In this packet, you will find 2 different versions of this Yatta game for extended play. On the 2 different playing mats, various Diphthong pictures are scattered. The object of the game is to quickly and quietly read the playing card and then locate the playing card’s picture match on the mat.
This game is appropriate for no more than four students per playing mat. Students sit one student to each side. There is no ‘right’ side to the mat. It can be set out in any direction. Cards and the mat are laminated and cards are cut apart and stacked face down. I like to review the pictures on the mat one time with the students before playing so they know what each picture represents. Place the stack of cards face down in a centrally visible location. You can either have students take turns turning over the playing cards or have a card turner. When the card is turned over, students quickly identify the word (I remind them to do this quietly so another player doesn’t ‘steal’ the word from them.) and then locate that same picture on the playing mat. The first person to point to the correct picture and say “Yatta” (pronounced yacht-ta), gets to keep the card. When all the cards have been played, students count up all their cards to see who has the most. That person gets to be the card turner next. You can extend play and differentiate by using the three sets in any combination to meet your students’ readiness levels.
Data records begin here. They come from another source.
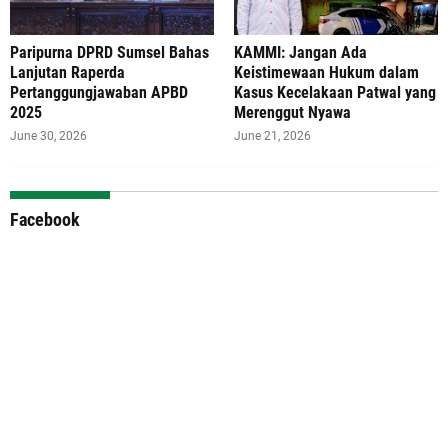
Paripurna DPRD Sumsel Bahas
‎KAMMI: Jangan Ada
Lanjutan Raperda
Keistimewaan Hukum dalam
Pertanggungjawaban APBD
Kasus Kecelakaan Patwal yang
2025
Merenggut Nyawa
June 30, 2026
June 21, 2026
Facebook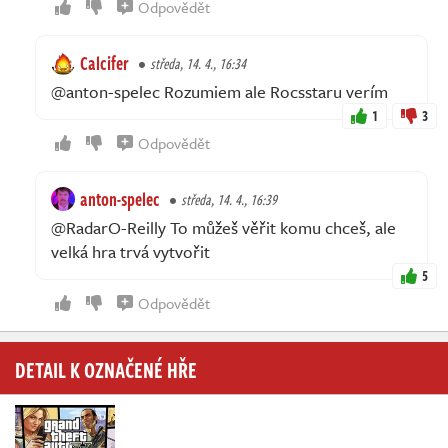
Odpovědět
Calcifer
středa, 14. 4., 16:34
@anton-spelec Rozumiem ale Rocsstaru verím
1
3
Odpovědět
anton-spelec
středa, 14. 4., 16:39
@RadarO-Reilly To můžeš věřit komu chceš, ale
velká hra trvá vytvořit
5
Odpovědět
DETAIL K OZNAČENÉ HŘE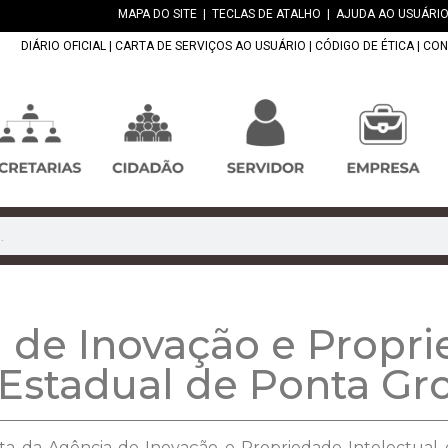
MAPA DO SITE
|
TECLAS DE ATALHO
|
AJUDA AO USUÁRIO
DIÁRIO OFICIAL
|
CARTA DE SERVIÇOS AO USUÁRIO
|
CÓDIGO DE ÉTICA
|
CON
a de Inovação e Propri
Estadual de Ponta Gr
isita da Agência de Inovação e Propriedade Intelectual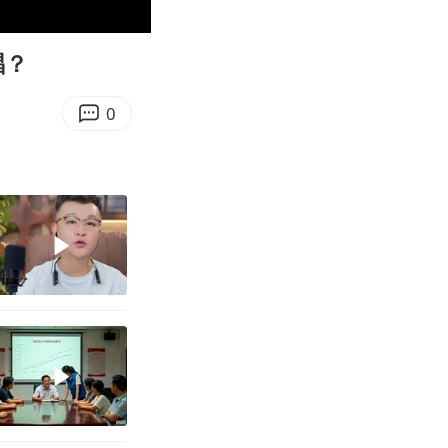
03:53
Enter
fullscreen
唱？
0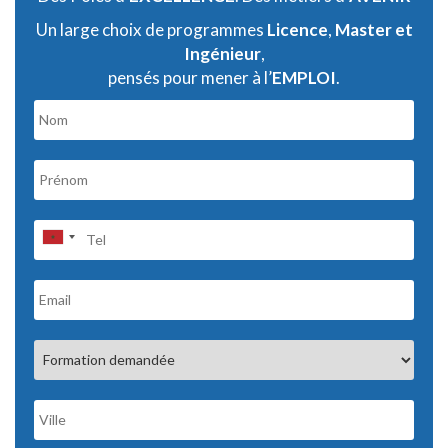
Un large choix de programmes
Licence
,
Master et
Ingénieur
,
pensés pour mener à l’
EMPLOI
.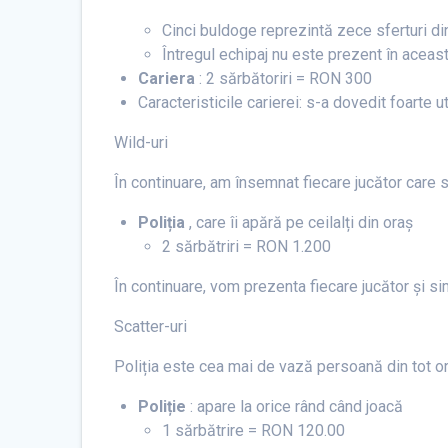
Cinci buldoge reprezintă zece sferturi di
Întregul echipaj nu este prezent în aceas
Cariera
: 2 sărbătoriri = RON 300
Caracteristicile carierei: s-a dovedit foarte 
Wild-uri
În continuare, am însemnat fiecare jucător care
Poliția
, care îi apără pe ceilalți din oraș
2 sărbătriri = RON 1.200
În continuare, vom prezenta fiecare jucător și si
Scatter-uri
Poliția este cea mai de vază persoană din tot or
Poliție
: apare la orice rând când joacă
1 sărbătrire = RON 120.00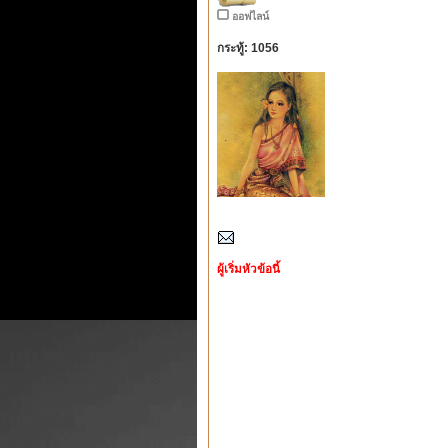
ออฟไลน์
กระทู้: 1056
ผู้เริ่มหัวข้อนี้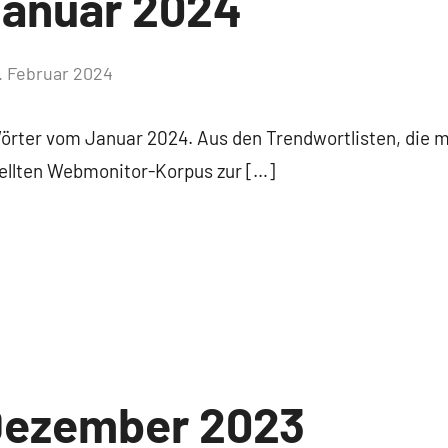
Januar 2024
. Februar 2024
Keine
Kommentare
Wörter vom Januar 2024. Aus den Trendwortlisten, die m
tellten Webmonitor-Korpus zur […]
Dezember 2023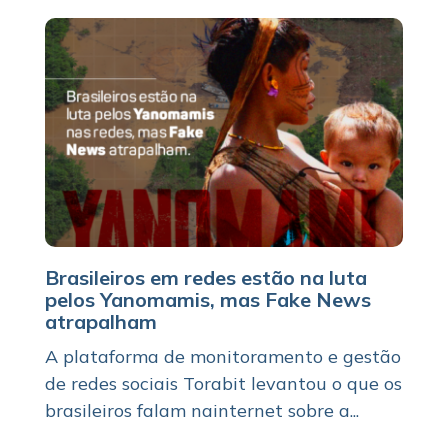
Brasileiros em redes estão na luta
pelos Yanomamis, mas Fake News
atrapalham
A plataforma de monitoramento e gestão
de redes sociais Torabit levantou o que os
brasileiros falam nainternet sobre a...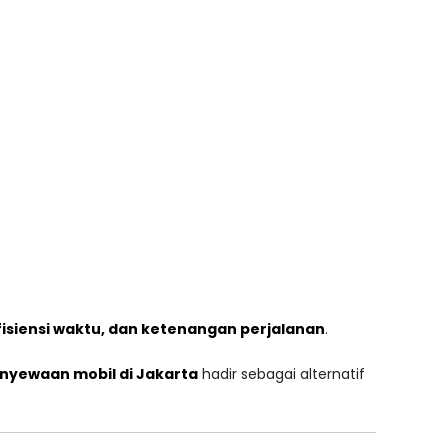
siensi waktu, dan ketenangan perjalanan
.
nyewaan mobil di Jakarta
hadir sebagai alternatif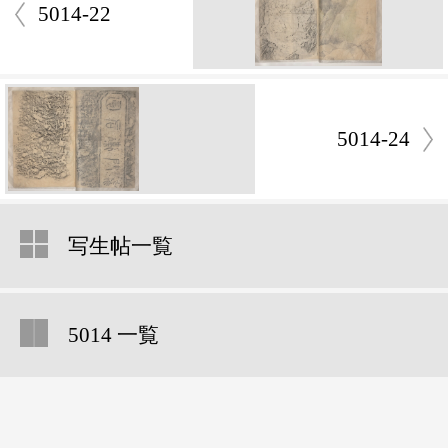
5014-22
5014-24
写生帖一覧
5014 一覧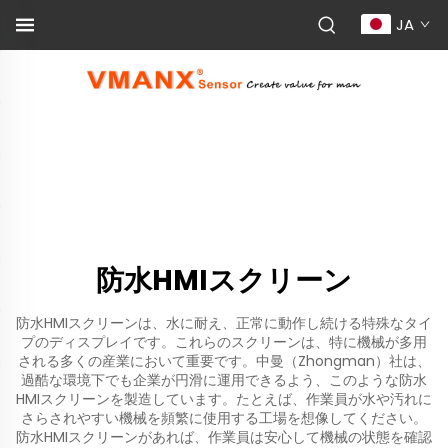
JA
防水HMIスクリーン
防水HMIスクリーンは、水に耐え、正常に動作し続ける特殊なタイ
プのディスプレイです。これらのスクリーンは、特に機械が多用
される多くの産業において重要です。中曼（Zhongman）社は、
過酷な環境下でも企業が円滑に運用できるよう、このような防水
HMIスクリーンを製造しています。たとえば、作業員が水や汚れに
さらされやすい機械を頻繁に使用する工場を想像してください。
防水HMIスクリーンがあれば、作業員は安心して機械の状態を確認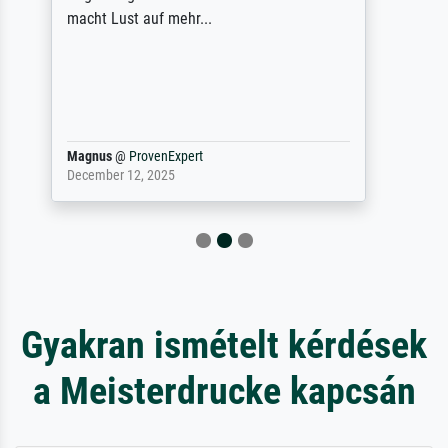
Qualität des Papiers und des Drucks
(Farben, Details usw.) ist nicht nur gut,
sondern hervorragend. Selbst ein Druck ist
damit ein Kunstwerk im eigenen Sinne.
Definitiv den Pre...
Dr.
@
ProvenExpert
February 3, 2026
Gyakran ismételt kérdések
a Meisterdrucke kapcsán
To differentiate even more, you may want to consider the other Yatta games available for phonics and math skills in my TpT store.
This product is available in color or black and white. If printing in black and white you can color the pictures on the playing mat yourself or leave them as is. If using this activity with other versions in black and white, I would suggest that for the playing cards, you print them on different colored card stock for easy organization of differentiated materials.